Economic Overview: Honduras, one of the poorest countries in the Western Hemisphere with an extraordinarily unequal distribution of income and massive unemployment, is banking on expanded trade privileges under the Enhanced Caribbean Basin Initiative and on debt relief under the Heavily Indebted Poor Countries (HIPC) initiative. While the country has met most of its macroeconomic targets, it has failed to meet the IMF's goals to liberalize its energy and telecommunications sectors. Growth remains dependent on the status of the US economy, its major trading partner, on commodity prices, particularly coffee, and on reduction of the high crime rate.

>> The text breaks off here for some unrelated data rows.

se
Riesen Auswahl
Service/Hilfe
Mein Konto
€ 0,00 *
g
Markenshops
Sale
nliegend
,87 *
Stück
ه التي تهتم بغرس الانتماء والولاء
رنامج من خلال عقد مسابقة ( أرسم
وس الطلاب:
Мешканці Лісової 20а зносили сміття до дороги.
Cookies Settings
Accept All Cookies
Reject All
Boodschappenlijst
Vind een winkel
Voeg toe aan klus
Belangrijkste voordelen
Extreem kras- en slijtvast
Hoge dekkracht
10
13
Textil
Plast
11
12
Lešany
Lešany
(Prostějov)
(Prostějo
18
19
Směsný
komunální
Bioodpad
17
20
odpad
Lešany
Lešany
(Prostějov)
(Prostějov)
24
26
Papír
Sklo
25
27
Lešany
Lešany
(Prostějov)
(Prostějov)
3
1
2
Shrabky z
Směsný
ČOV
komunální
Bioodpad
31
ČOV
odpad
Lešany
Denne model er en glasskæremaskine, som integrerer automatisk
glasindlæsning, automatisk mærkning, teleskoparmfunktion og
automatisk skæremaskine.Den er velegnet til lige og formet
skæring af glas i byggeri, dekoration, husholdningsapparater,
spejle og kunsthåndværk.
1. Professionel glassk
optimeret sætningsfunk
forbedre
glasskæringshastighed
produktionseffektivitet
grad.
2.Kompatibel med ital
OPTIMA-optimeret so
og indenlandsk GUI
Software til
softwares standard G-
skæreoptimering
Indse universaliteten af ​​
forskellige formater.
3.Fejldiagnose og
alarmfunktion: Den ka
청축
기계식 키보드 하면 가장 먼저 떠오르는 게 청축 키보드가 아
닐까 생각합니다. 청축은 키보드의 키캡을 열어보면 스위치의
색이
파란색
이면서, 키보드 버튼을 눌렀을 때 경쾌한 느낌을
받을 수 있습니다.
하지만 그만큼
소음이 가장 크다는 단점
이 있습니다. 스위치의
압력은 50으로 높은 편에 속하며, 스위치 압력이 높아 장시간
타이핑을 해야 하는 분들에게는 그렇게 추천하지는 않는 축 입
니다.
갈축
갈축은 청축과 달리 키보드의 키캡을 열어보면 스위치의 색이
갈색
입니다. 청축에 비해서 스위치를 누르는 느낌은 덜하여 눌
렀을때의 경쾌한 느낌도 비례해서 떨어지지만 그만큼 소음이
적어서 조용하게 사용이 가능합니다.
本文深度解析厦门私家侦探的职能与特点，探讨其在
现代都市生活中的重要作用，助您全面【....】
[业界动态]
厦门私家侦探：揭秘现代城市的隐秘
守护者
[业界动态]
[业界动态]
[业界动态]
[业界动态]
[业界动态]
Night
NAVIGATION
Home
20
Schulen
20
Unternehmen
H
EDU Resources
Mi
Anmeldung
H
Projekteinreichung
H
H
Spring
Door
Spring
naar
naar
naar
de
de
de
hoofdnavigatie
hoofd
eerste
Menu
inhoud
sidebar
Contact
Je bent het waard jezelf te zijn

International Disputes: in 1992, ICJ ruled on the delimitation of "bolsones" (disputed areas) along the El Salvador-Honduras border, and the OAS is assisting with a technical resolution of bolsones; in 2003, the ICJ rejected El Salvador's request to revise its decision on one bolsone; the 1992 ICJ ruling advised a tripartite resolution to a maritime boundary in the Gulf of Fonseca with consideration of Honduran access to the Pacific; El Salvador continues to claim tiny Conejo Island, not mentioned by the ICJ, off Honduras in the Gulf of Fonseca; Honduras claims Sapodilla Cays off the coast of Belize but agreed to creation of a joint ecological park and Guatemalan corridor in the Caribbean in the failed 2002 Belize-Guatemala Differendum; Nicaragua filed a claim against Honduras in 1999 and against Colombia in 2001 at the ICJ over a complex maritime dispute in the Caribbean Sea.